Photoactive conjugated polymer-based strategy to effectively inactivate RNA viruses

Abstract

To efficiently combat viral infectious diseases, it is important to develop broadly applicable countermeasures, and efficient antiviral systems can be developed by elaborating the relationship of antiviral efficiency with the interactions between antiviral agents and viruses. In the present study, conjugated polymer (CP)-based photodynamic therapy was used to inhibit RNA virus infections. A severe acute respiratory syndrome coronavirus 2 (SARS-CoV-2) pseudotyped virus composed of an SARS-CoV-2 envelope coated with the S protein and luciferase RNA genome was employed to assess antiviral efficiency. Three cationic CPs with different backbone structures, fluorene-co-phenylene (PFP), thiophene (PMNT), and phenylene vinylene (PPV), exhibit different photoinactivation effects. The highly efficient photoinactivation of PPV and PMNT is derived from the complete photodegradation of spike proteins, nucleocapsid proteins and nucleic acids of SARS-CoV-2 after binding to the viral spike proteins.
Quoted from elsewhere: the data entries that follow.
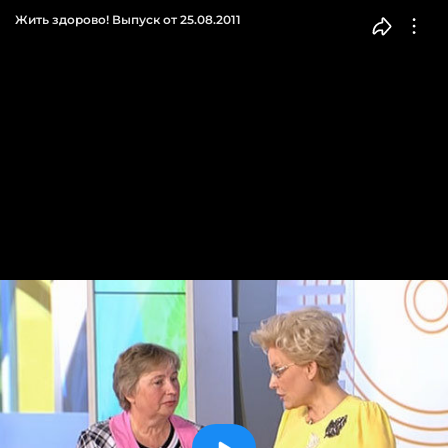
Жить здорово! Выпуск от 25.08.2011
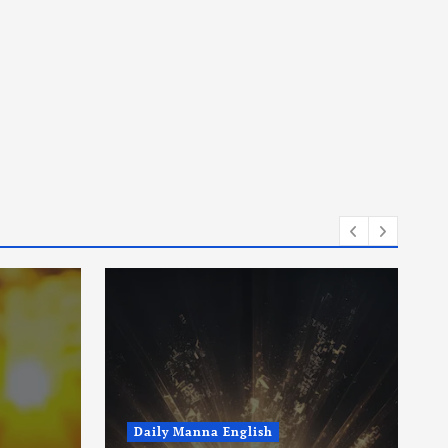
Daily Manna English
e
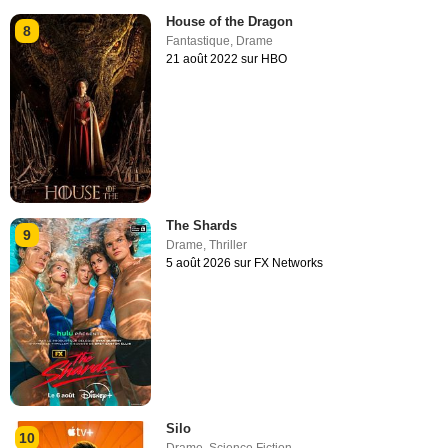
House of the Dragon
8
Fantastique
,
Drame
21 août 2022 sur HBO
The Shards
9
Drame
,
Thriller
5 août 2026 sur FX Networks
Silo
10
Drame
,
Science Fiction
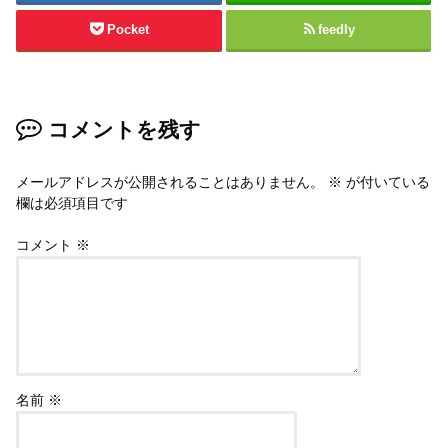
Pocket
feedly
コメントを残す
メールアドレスが公開されることはありません。
※
が付いている
欄は必須項目です
コメント
※
名前
※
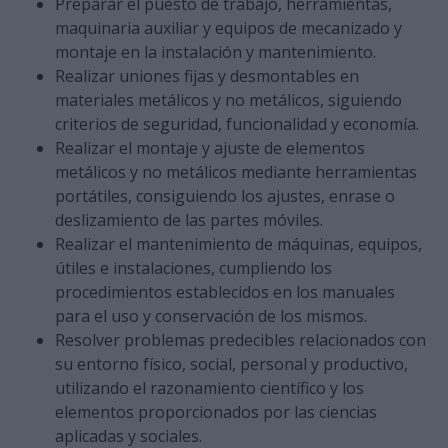
Preparar el puesto de trabajo, herramientas,
maquinaria auxiliar y equipos de mecanizado y
montaje en la instalación y mantenimiento.
Realizar uniones fijas y desmontables en
materiales metálicos y no metálicos, siguiendo
criterios de seguridad, funcionalidad y economía.
Realizar el montaje y ajuste de elementos
metálicos y no metálicos mediante herramientas
portátiles, consiguiendo los ajustes, enrase o
deslizamiento de las partes móviles.
Realizar el mantenimiento de máquinas, equipos,
útiles e instalaciones, cumpliendo los
procedimientos establecidos en los manuales
para el uso y conservación de los mismos.
Resolver problemas predecibles relacionados con
su entorno físico, social, personal y productivo,
utilizando el razonamiento científico y los
elementos proporcionados por las ciencias
aplicadas y sociales.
Although PFP showed the highest efficiency in the photodegradation of spike proteins due to its strong binding affinity, ineffective viral inhibition was observed, which occurred because the viral gene was partially damaged under light irradiation and the process of delivering the viral gene to cells received assistance. This work preliminarily reveals the effect of CP-virus interactions on their photoinactivation activity and should be beneficial for further research on the development of highly efficient antiviral PDT agents.